Peter, anti-abortionist teachers tried that game with me at school aged 12. Even then, I’d worked out the reasons for abortion were more complex than toytown gimmicks, and nothing a man could truly empathise with. I look forward to Paxman playing with Hungry Hippos in order to explain African environmentalist issues. Or Peter, come and play the kids’ favourite Buckaroo with me! We can load up the donkey, and when it springs it will symbolise the day women finally get numbskulls like you and Jeremy Hunt off our backs about abortion.
And to think that I once loved Lady Gaga...
As Lady Gaga dropped by on Julian Assange’s hideout this week to offer support over the poor flower’s troubles – oh, these allegations, they are a bit of a bind aren’t they, Julian? – I’d like to call time on her distinct usefulness as a pop star. Gosh, I loved this woman at one point.
I wavered when she began smash ’n’ grabbing Madonna’s back catalogue, shamelessly pulling a “watch me while I create” expression. I slipped further into umbrage when she appeared at the Indian Formula 1 launch, omming and nomming about peace ’n’ love in a patriarchal blur of car fumes. At least last week’s “clomping about in fishnets, smoking a joint on stage to stick it to the MAN” was amusing.

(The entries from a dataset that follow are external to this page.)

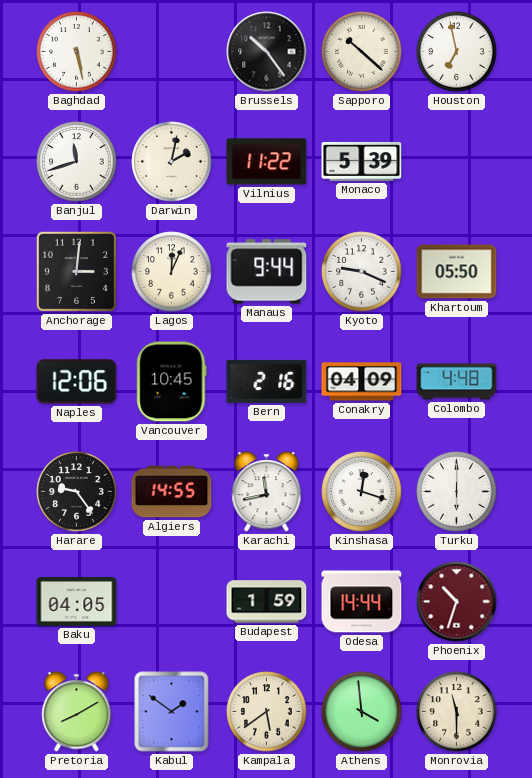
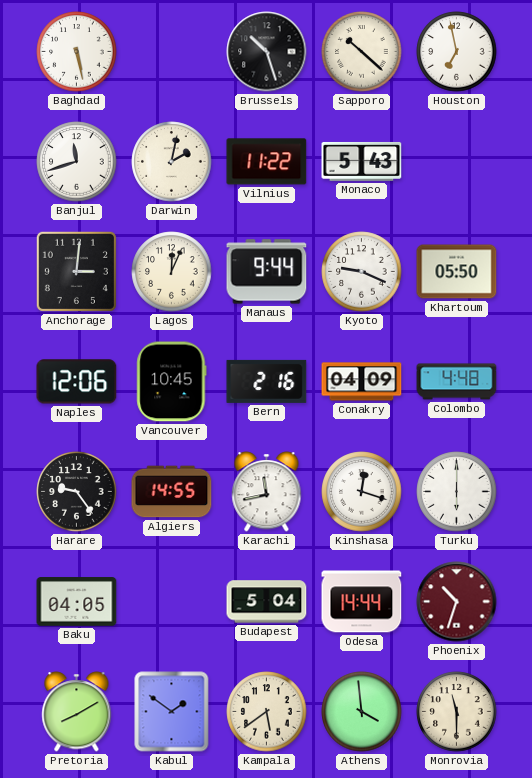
Brussels: 10:24 -> 10:27
Monaco: 5:39 -> 5:43
Budapest: 1:59 -> 5:04
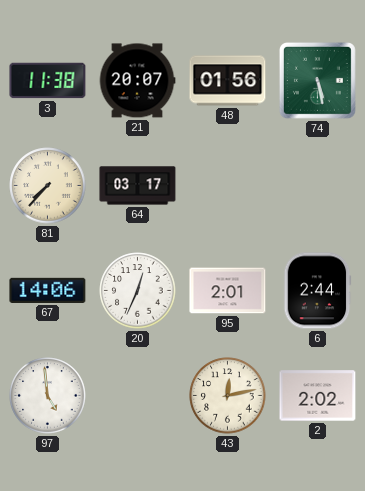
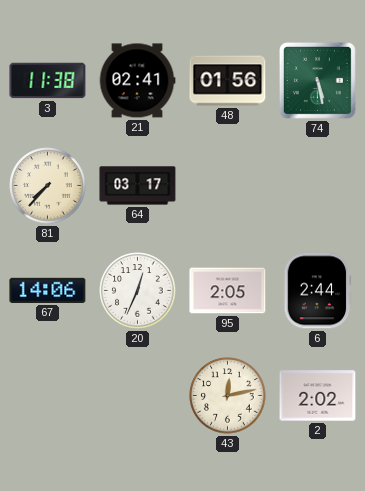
21: 20:07 -> 02:41
95: 2:01 -> 2:05
97: 4:59 -> none
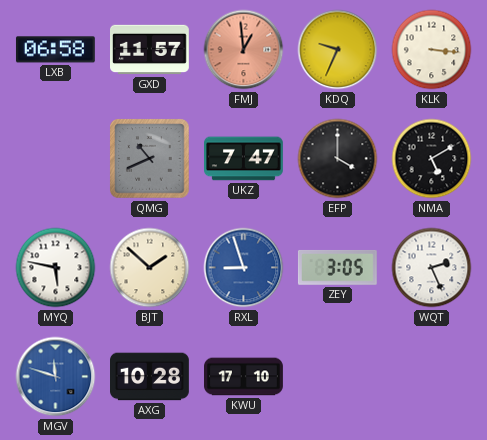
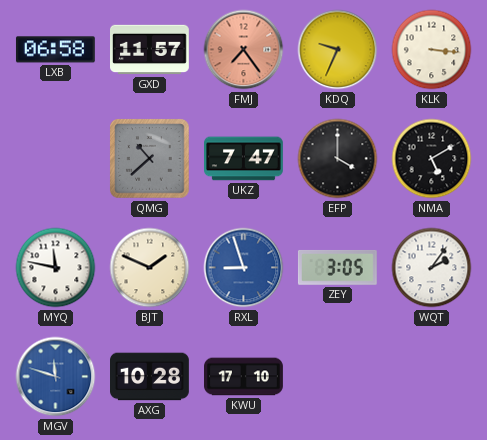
FMJ: 12:59 -> 7:24
QMG: 10:41 -> 10:38
MYQ: 5:47 -> 11:47
BJT: 1:52 -> 1:49
WQT: 2:26 -> 2:06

But, oh, to be a fly on the wall at the Assange/Gaga face-off, her dressed as a 1970s Woolworths fancy dress Hallowe’en witch (no, really, see the pictures), him channelling Morten Harket from A-ha mixed with the Messiah himself. “Forgive them, Gaga,” he probably said, “for they know not what they do.” She should lock herself in the embassy with him indefinitely. Not since Geri Halliwell met Russell Brand have worlds collided so awesomely.